Regime de bens na união estável por contrato escrito efeitos ex nunc e retroatividade judicial
No caso, o magistrado de piso julgou improcedente a pretensão de invalidade de cláusula retroativa do regime de bens da união estável consignando que "tendo os litigantes optado por adotar o regime da 'separação total de bens' quando da realização do contrato de convivência, inclusive com efeitos retroativos ao início da união estável, e não tendo restado demonstrado que a autora foi forçada ou ludibriada a fazê-lo, se concluiu ter ela o feito espontaneamente, devendo o pacto continuar a vigorar". Por sua vez, o Tribunal de origem manteve a sentença, por entender possível a retroatividade de todo o contrato de convivência no caso de previsão expressa em cláusula contratual. Dessa forma, a Corte a quo decidiu a questão em desconformidade com a jurisprudência do STJ, segundo a qual a eleição do regime de bens da união estável por contrato escrito é dotada de efetividade ex nunc, sendo inválidas cláusulas que estabeleçam a retroatividade dos efeitos. Por fim, consigna-se que a possibilidade de cláusula retroativa sobre o regime de bens, em contrato celebrado entre os conviventes, depende de expressa autorização judicial, nos termos do art. 1.639, § 2º, do CC/2002.

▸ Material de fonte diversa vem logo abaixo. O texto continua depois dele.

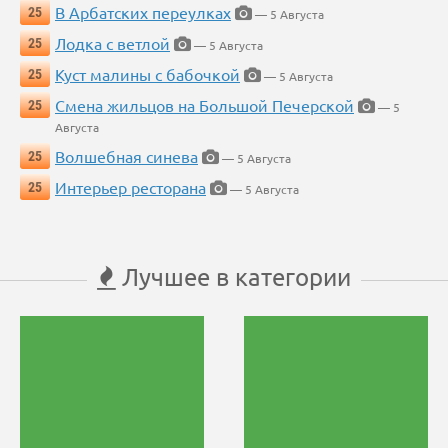
В Арбатских переулках
25
— 5 Августа
Лодка с ветлой
25
— 5 Августа
Куст малины с бабочкой
25
— 5 Августа
Смена жильцов на Большой Печерской
25
— 5
Августа
Волшебная синева
25
— 5 Августа
Интерьер ресторана
25
— 5 Августа
Лучшее в категории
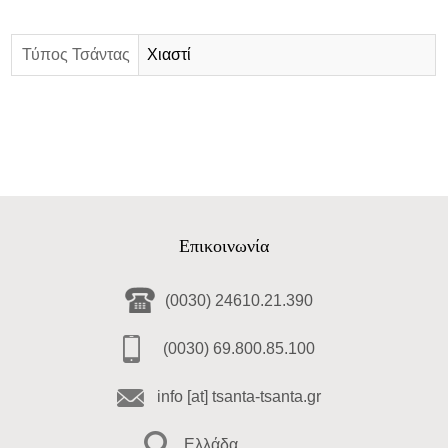
Τύπος Τσάντας
Χιαστί
Επικοινωνία
(0030) 24610.21.390
(0030) 69.800.85.100
info [at] tsanta-tsanta.gr
Ελλάδα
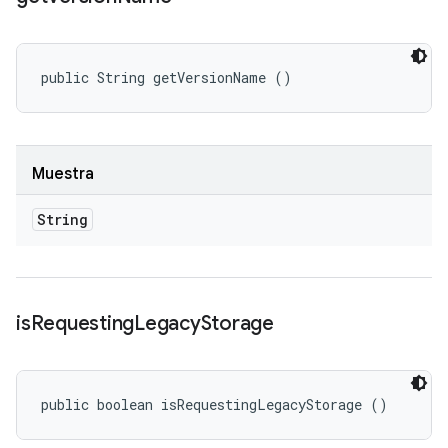
public String getVersionName ()
Muestra
String
is
Requesting
Legacy
Storage
public boolean isRequestingLegacyStorage ()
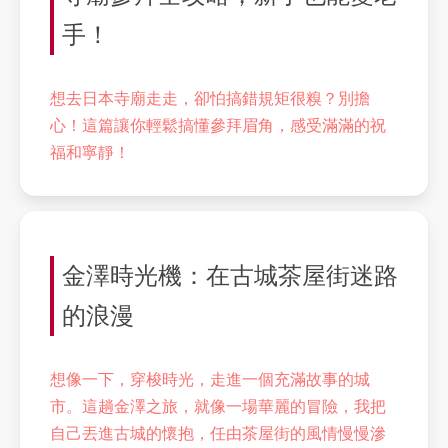
手！
想去日本寺廟走走，卻怕搞錯規矩很糗？別擔
心！這篇讓你輕鬆搞懂參拜眉角，感受滿滿的祝
福和寧靜！
金澤時光機：在古城茶屋街迷路
的浪漫
想像一下，穿梭時光，走進一個充滿故事的城
市。這趟金澤之旅，就像一場華麗的冒險，我把
自己丟進古城的懷抱，任由茶屋街的風情慢慢滲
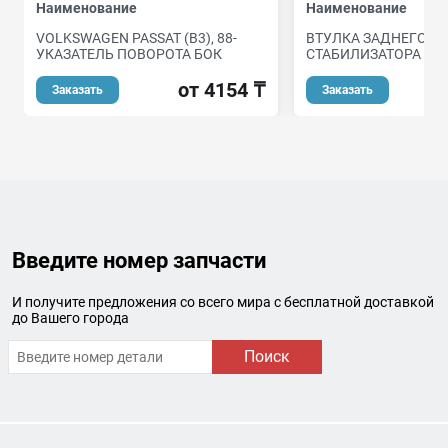
Наименование
Наименование
VOLKSWAGEN PASSAT (B3), 88-
ВТУЛКА ЗАДНЕГО
УКАЗАТЕЛЬ ПОВОРОТА БОК
СТАБИЛИЗАТОРА D1
от 4154 ₸
Заказать
Заказать
Введите номер запчасти
И получите предложения со всего мира с бесплатной доставкой
до Вашего города
Поиск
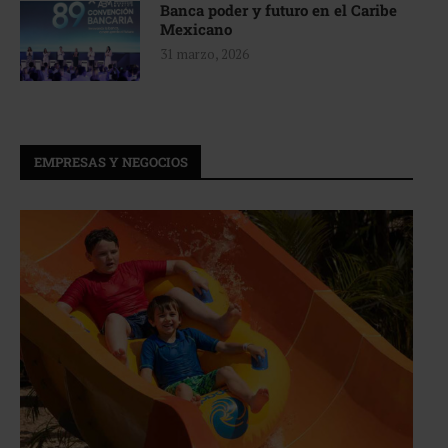
Banca poder y futuro en el Caribe
Mexicano
31 marzo, 2026
EMPRESAS Y NEGOCIOS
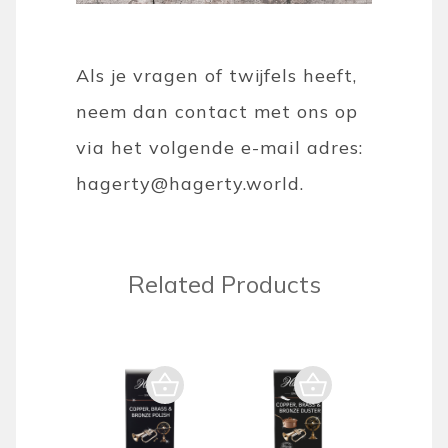
Als je vragen of twijfels heeft,
neem dan contact met ons op
via het volgende e-mail adres:
hagerty@hagerty.world
.
Related Products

Indicação de link do tribunal não comprova a tempestividade do recurso
A Corte Especial do STJ, nos autos do AREsp 957.821/MS, relatora para acórdão Ministra Nancy Andrighi, DJe 19/12/2017, firmou entendimento no sentido da impossibilidade de comprovação posterior da tempestividade de recurso interposto na égide do CPC/2015, haja vista a redação do art. 1.003, § 6º, da referida norma, que exige a comprovação da ocorrência de feriado local no ato de interposição do recurso, e porque o § 3º do art. 1.029 impõe, para desconsideração de vício formal, que se trate de "recurso tempestivo". Impende registrar que o art. 374, I, do CPC/2015 não se aplica na hipótese. A necessidade de comprovação do feriado local - ou mesmo da suspensão do expediente, no âmbito do Tribunal a quo -, no ato da interposição do recurso, por meio de documento idôneo, foi reafirmada pela Corte Especial, em 2/10/2019, no julgamento do REsp 1.813.684/SP, relator para acórdão Ministro Luis Felipe Salomão, modulando-se, todavia, os efeitos da decisão, em razão dos princípios da segurança jurídica, da proteção da confiança, da isonomia e da primazia da decisão de mérito, de modo que o entendimento firmado fosse aplicado tão somente aos recursos interpostos após a publicação do acórdão daquele apelo nobre, o que ocorrera em 18/11/2019. Em Questão de Ordem, de relatoria da Ministra Nancy Andrighi, julgada em 3/2/2020 (DJe de 28/2/2020), a Corte Especial do STJ reconheceu que a tese firmada por ocasião do julgamento do referido REsp 1.813.684/SP, no que relativo à modulação de efeitos, é restrita ao feriado de segunda-feira de carnaval, não se aplicando aos demais feriados locais. Ressalte-se, por fim, que a jurisprudência deste Tribunal é no sentido de que a mera remissão a link de site do Tribunal de origem nas razões recursais é insuficiente para comprovar a tempestividade do recurso.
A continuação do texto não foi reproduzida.